By Mickael Gomes · Last updated: 2026-06-19

To convert a decimal number to hexadecimal by hand, divide the number by sixteen, write down the remainder, then keep dividing the quotient by sixteen until it reaches zero. Reading the remainders from the last one to the first gives the hexadecimal value. Any remainder from ten to fifteen is written as a letter A through F. The method is short, mechanical, and works for any whole number.

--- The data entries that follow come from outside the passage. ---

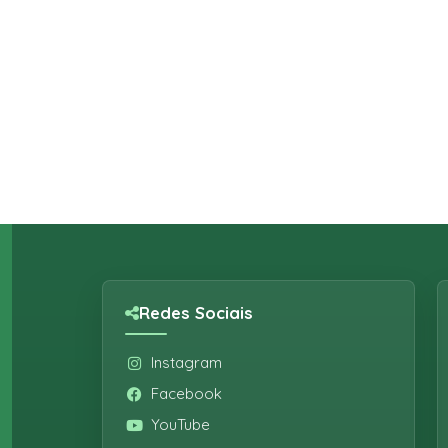
Redes Sociais
Instagram
Facebook
YouTube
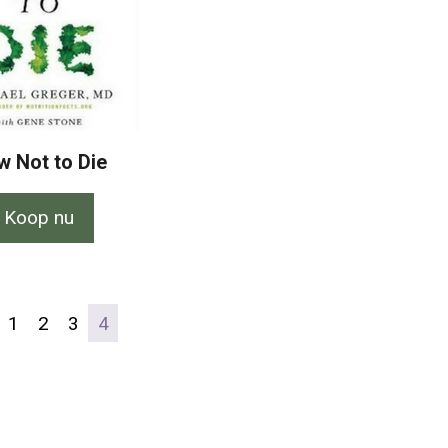
 Not to Die
Koop nu
1
2
3
4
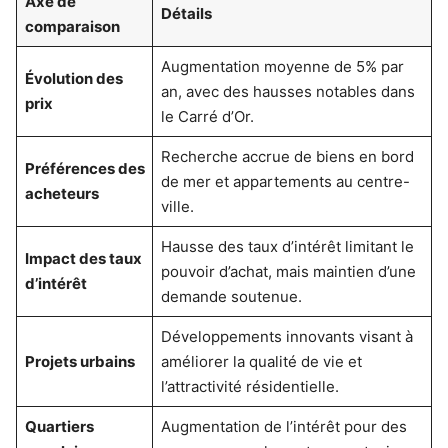
Axe de
Détails
comparaison
Augmentation moyenne de 5% par
Évolution des
an, avec des hausses notables dans
prix
le Carré d’Or.
Recherche accrue de biens en bord
Préférences des
de mer et appartements au centre-
acheteurs
ville.
Hausse des taux d’intérêt limitant le
Impact des taux
pouvoir d’achat, mais maintien d’une
d’intérêt
demande soutenue.
Développements innovants visant à
Projets urbains
améliorer la qualité de vie et
l’attractivité résidentielle.
Quartiers
Augmentation de l’intérêt pour des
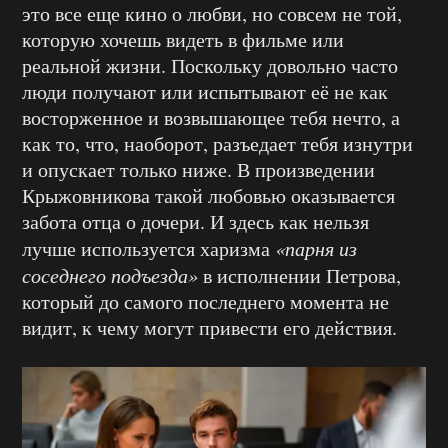
это все еще кино о любви, но совсем не той,
которую хочешь видеть в фильме или
реальной жизни. Поскольку довольно часто
люди получают или испытывают её не как
восторженное и возвышающее тебя нечто, а
как то, что, наоборот, разъедает тебя изнутри
и опускает только ниже. В произведении
Крыжовникова такой любовью оказывается
забота отца о дочери. И здесь как нельзя
лучше используется харизма
«парня из
соседнего подъезда»
в исполнении Петрова,
который до самого последнего момента не
видит, к чему могут привести его действия.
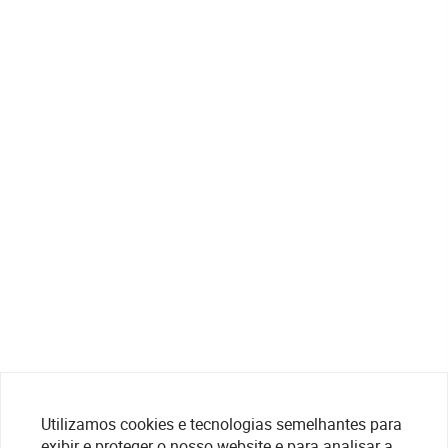
Utilizamos cookies e tecnologias semelhantes para
exibir e proteger o nosso website e para analisar a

The repeated-division method

Pick the number you want to convert and divide it by sixteen. Record the whole-number quotient and the remainder separately. Then divide that quotient by sixteen again, recording the new quotient and remainder. Repeat until the quotient is zero. Each division produces one hexadecimal digit, and the digits emerge in reverse order, so the first remainder you find is the rightmost (least significant) hex digit.

The key habit is to convert remainders of ten through fifteen into letters as you go: ten becomes A, eleven B, twelve C, thirteen D, fourteen E, and fifteen F. Forgetting this step is the most common mistake people make.

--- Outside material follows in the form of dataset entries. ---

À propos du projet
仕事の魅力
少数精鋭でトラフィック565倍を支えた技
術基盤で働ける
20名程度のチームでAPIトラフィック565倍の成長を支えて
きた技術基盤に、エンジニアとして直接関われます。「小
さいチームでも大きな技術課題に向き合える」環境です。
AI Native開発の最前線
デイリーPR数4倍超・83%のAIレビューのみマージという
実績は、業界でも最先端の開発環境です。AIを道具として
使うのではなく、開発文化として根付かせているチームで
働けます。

Worked example: 700 in hex

Start with 700. Dividing 700 by 16 gives a quotient of 43 with a remainder of 12, and twelve is the letter C. Now divide 43 by 16: the quotient is 2 with a remainder of 11, which is the letter B. Finally divide 2 by 16: the quotient is 0 with a remainder of 2. The quotient has reached zero, so we stop.

Collect the remainders from last to first: 2, then B, then C. The answer is 2BC. You can confirm it by expanding: 2 times 256 is 512, B (eleven) times 16 is 176, and C (twelve) times 1 is 12. Adding 512 plus 176 plus 12 gives exactly 700.

A shortcut for small numbers

For any number from 0 to 255 you can skip the long division by splitting the value into two hex digits directly. Divide the number by sixteen once: the quotient is the first hex digit and the remainder is the second. For 200, 200 divided by 16 is 12 remainder 8, so the high digit is C and the low digit is 8, giving C8. This works because two hex digits exactly cover the range of a single byte.

Checking your answer

To verify any conversion, expand the hex value back to decimal by multiplying each digit by its place value (1, 16, 256, and so on) and adding the results. If the total matches your starting number, the conversion is correct. Doing this check once or twice builds confidence, and it is exactly the arithmetic an automatic converter performs for you when you would rather not divide by hand.